Large Language Models are workload agnostic, they can’t discriminate based on the content of the input and output, and can’t be priced based on the value received by the user. Long-time netizens may recognize this as similar to the principle behind Net Neutrality.
I believe LLMs, in this way, will be the next building blocks of computing. We’ll of course have better tuned models for specific tasks that are priced more closely to account for the value of their use, just like how GPUs in a datacenter are priced more aggressively than CPUs and Memory since their use cases are more niche and easier to price discriminate.
I also believe that the Level 2 products and services we see in the LLM space will be of the following nature:
- Specifically tuned models for niche tasks (not quite Level 2 but more like Level 1*)
- Products that provide special, secret context to models, combining with a user’s input to produce more reliable or accurate output, like for code autocomplete and/or auto documentation
- Products that integrate models into existing workflows and systems in such a way that they’re only able to be used for specific purposes, like virtual meeting transcription and summarization or customer service chatbots
I hope that LLMs as a raw compute-like resource remain available to everyone. They have lots of potential to create, make people happy, and make their lives easier. I hope creative people will continue to have the ability to find great personal satisfaction at trivial cost from the use of these resources.
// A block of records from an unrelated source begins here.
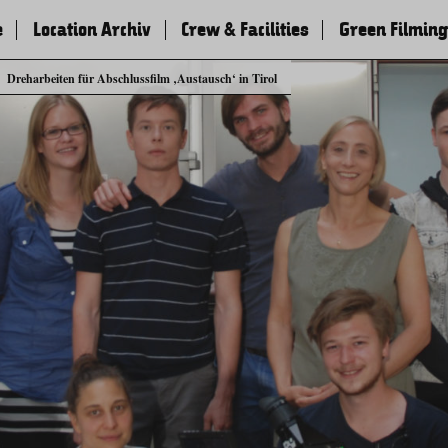
e
Location Archiv
Crew & Facilities
Green Filming
Dreharbeiten für Abschlussfilm ‚Austausch‘ in Tirol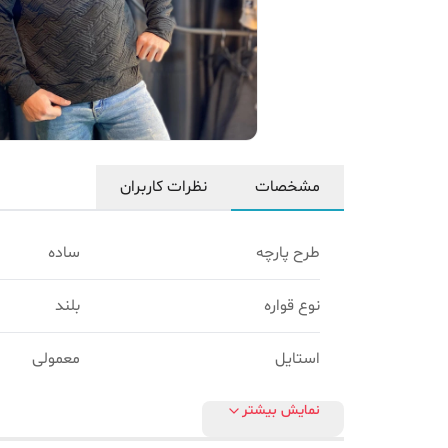
مشخصات
نظرات کاربران
طرح پارچه
ساده
نوع قواره
بلند
استایل
معمولی
نمایش بیشتر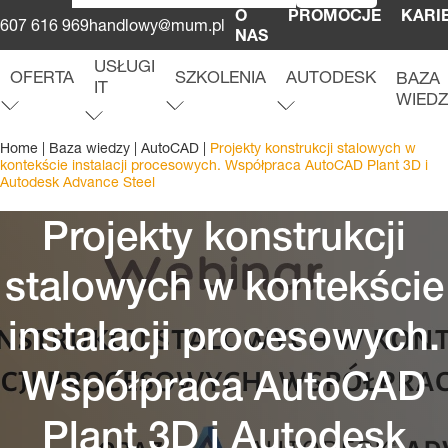
O
PROMOCJE
KARI
607 616 969
handlowy@mum.pl
NAS
USŁUGI
OFERTA
SZKOLENIA
AUTODESK
BAZA
IT
WIED
O
f
e
r
t
a
r
o
z
w
i
ń
m
e
n
u
S
z
k
o
l
e
n
i
a
r
o
z
w
i
ń
m
e
n
u
A
u
t
o
d
e
s
k
r
o
z
w
i
ń
m
e
n
u
u
U
s
ł
u
g
i
I
T
r
o
z
w
i
ń
m
e
n
Home
|
Baza wiedzy
|
AutoCAD
|
Projekty konstrukcji stalowych w
kontekście instalacji procesowych. Współpraca AutoCAD Plant 3D i
Autodesk Advance Steel
Projekty konstrukcji
stalowych w kontekście
instalacji procesowych.
Współpraca AutoCAD
Plant 3D i Autodesk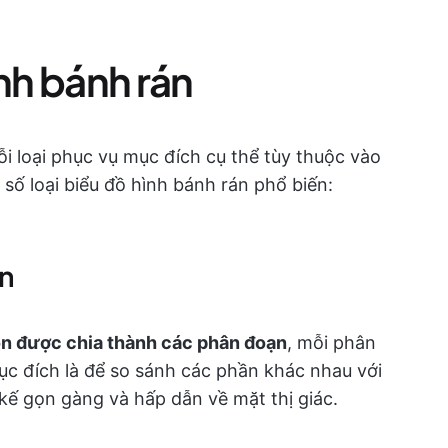
ình bánh rán
ỗi loại phục vụ mục đích cụ thể tùy thuộc vào
 số loại biểu đồ hình bánh rán phổ biến:
ản
òn được chia thành các phân đoạn
, mỗi phân
ục đích là để so sánh các phần khác nhau với
t kế gọn gàng và hấp dẫn về mặt thị giác.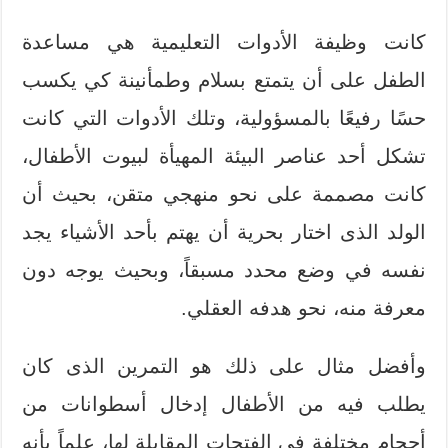
كانت وظيفة الأدوات التعليمية هي مساعدة
الطفل على أن يتمتع بسلام وطمأنينة كي يكسب
حسًا رفيعًا بالمسؤولية، وتلك الأدوات التي كانت
تشكل أحد عناصر البيئة المهيأة لبيوت الأطفال،
كانت مصممة على نحو منهجي متقن، بحيث أن
الولد الذى اختار بحرية أن يهتم بأحد الأشياء يجد
نفسه في وضع محدد مسبقاً، وبحيث يوجه دون
معرفة منه، نحو هدفه العقلي.
وأفضل مثال على ذلك هو التمرين الذى كان
يطلب فيه من الأطفال إدخال أسطوانات من
أحجام مختلفة في الفتحات المقابلة لها، علماً بأنه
I also know that the secretive nature of the best LLMs out there means that these organizations are already aware of the limitations of their business models. They’re not sure if they want to become “VM providers”. They want to start selling the Database as a Services and the Data Lakes as soon as possible, but by opening the raw compute to users and collecting data today, they’re better able to determine which Level 2 and 3 products they should be building.